ハルカが年を追うごとに常識を捨て去っていることを実感しながらの同意である。
「【ドットハルト公国】も、よくナギをここに置こうと思ったよね」
「大人しいし暴れませんよ?」
「でも怖がって会場に入れない人がいると思わない?」
「あー……、どうでしょうか」
なんだかんだ〈武闘祭〉が始まってしまえば、皆気合いを入れて通り抜ける気がする。もし苦情がたくさん出たとしても、ハルカにはどうすることもできないし、そうであってほしいと願うばかりである。

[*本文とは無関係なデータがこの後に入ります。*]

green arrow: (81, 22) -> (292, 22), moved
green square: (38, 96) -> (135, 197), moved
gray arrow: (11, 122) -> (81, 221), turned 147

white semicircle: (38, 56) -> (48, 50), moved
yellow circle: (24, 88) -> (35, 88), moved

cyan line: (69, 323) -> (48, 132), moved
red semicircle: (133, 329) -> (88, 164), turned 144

そんな話をしているうちに、気絶していた男の一人が大きなくしゃみをして目を覚ましたようだった。
ナギが空へ飛んだ影響で小石が舞って、鼻に入ったのかもしれない。
「あ、大丈夫ですか?」
ハルカがしゃがみこんで声をかけると、男は殴られた頬をさすりながらゆっくりと体を起こす。

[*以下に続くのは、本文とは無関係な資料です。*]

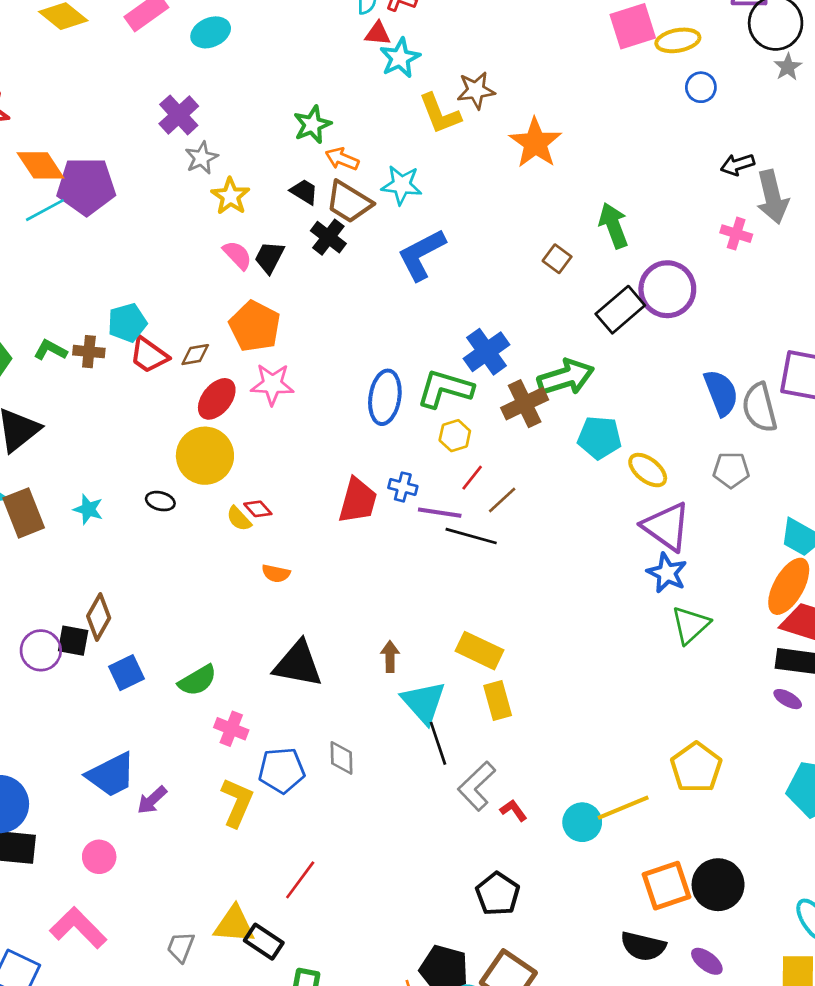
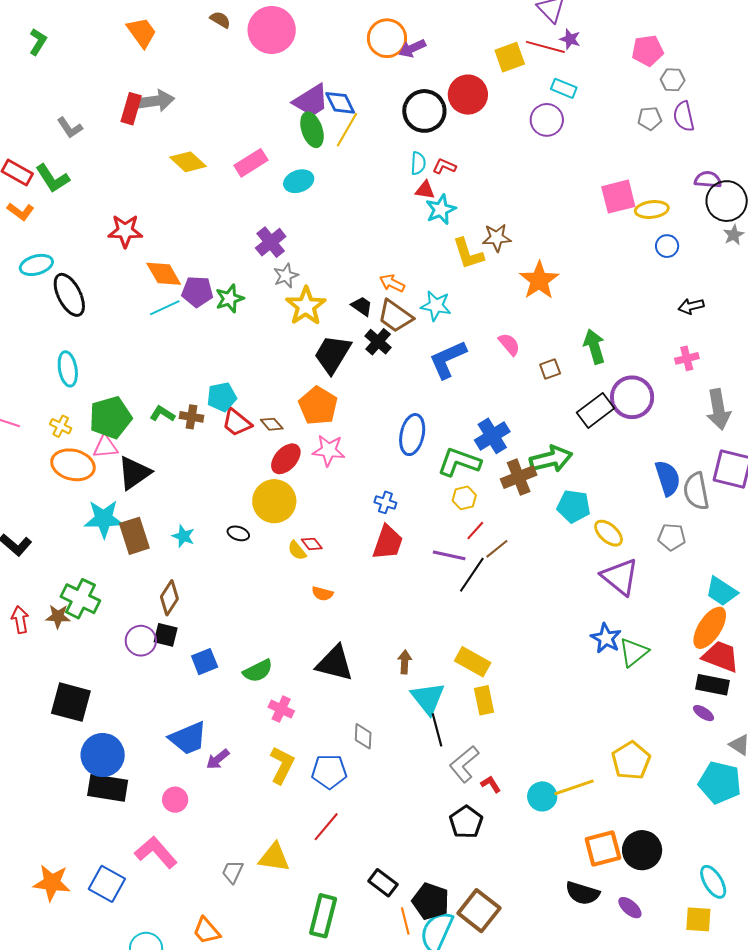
green star: (312, 125) -> (230, 299), moved
purple pentagon: (86, 186) -> (197, 292), size x0.7
yellow star: (230, 196) -> (306, 306), size x1.4
gray arrow: (772, 197) -> (718, 409), moved
pink cross: (736, 234) -> (687, 358), turned -35
pink semicircle: (237, 255) -> (509, 344), moved
black trapezoid: (269, 257) -> (332, 354), size x1.6
brown square: (557, 259) -> (550, 369), turned 30
brown diamond: (195, 355) -> (272, 424), turned 55
blue ellipse: (385, 397) -> (412, 435), moved
blue cross: (403, 487) -> (385, 502), moved
black line: (471, 536) -> (472, 575), turned -75
blue star: (667, 573) -> (606, 638), moved
brown diamond: (99, 617) -> (169, 598), moved
blue pentagon: (282, 770) -> (329, 772), moved
black pentagon: (498, 894) -> (466, 822), moved
black rectangle: (264, 942) -> (383, 883), moved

「いてて……、くそ……。どうなった、あんた誰だ? みんなやられてんじゃねぇか、おい、大丈夫か!?」
男が仲間を揺すり始めると、男たちは順番に目を覚ましていく。
やがて全員が目覚めたところで、そのうちの一人が遠くでレジーナが食事をしていることに気が付く。
「おい、あいつまだいるぞ」
「ホントだ、くそ、飯なんか食ってやがる」
負けて悔しいし復讐したいが、皆まとめてやられているので、また仕掛けに行く勇気がないのだろう。
「あれ、竜がいねぇぞ?」
「やっぱ竜なんているわけねぇんだよ、幻覚だったんじゃねぇか?」
「いや、最近北方大陸じゃ、特級冒険者が大型飛竜を連れ回して、街を破壊して回ってるって昨日酒場で聞いたぞ」
「俺は大型飛竜連れたダークエルフが、帝国と手を組んだって聞いた」
「ダークエルフ?」
男たちは真横に黙って立っているハルカがダークエルフであることに気がついたようだった。
「うお、ダークエルフだ」
「何でこんなところに」
「拝んどけ拝んどけ」
数人が両手をこすりながらハルカを拝み始めたところで、困り果てたハルカが「あの……」と声をかける。
「おお、喋った」
「ええと、すみません、皆さん怪我は大丈夫ですか?」
「あ、ああ? まぁ、これくらいなら大会までには治るんじゃねぇのかな」
男の一人が頬をさすりながら答えると、他の者たちも俺も俺もと同意する。
どうやらレジーナもちゃんと手加減をして殴っていたらしい。
痛いし気絶はするけど後遺症は残らない程度の絶妙な加減具合だ。
「それは良かったです。それで、あの、なぜ拝まれているんですか?」
「いやぁ、俺たち南方大陸の南の方の国から来たんだけどよ、近くにダークエルフの森があるんだよな。武器抜いて近付くと射殺されるから、近づいたらとりあえず武器捨てて拝んどけってことになってんだよ、あ、やべ」
男はそういうと、ベルトから剣をはずしてそっと地面に置くのだった。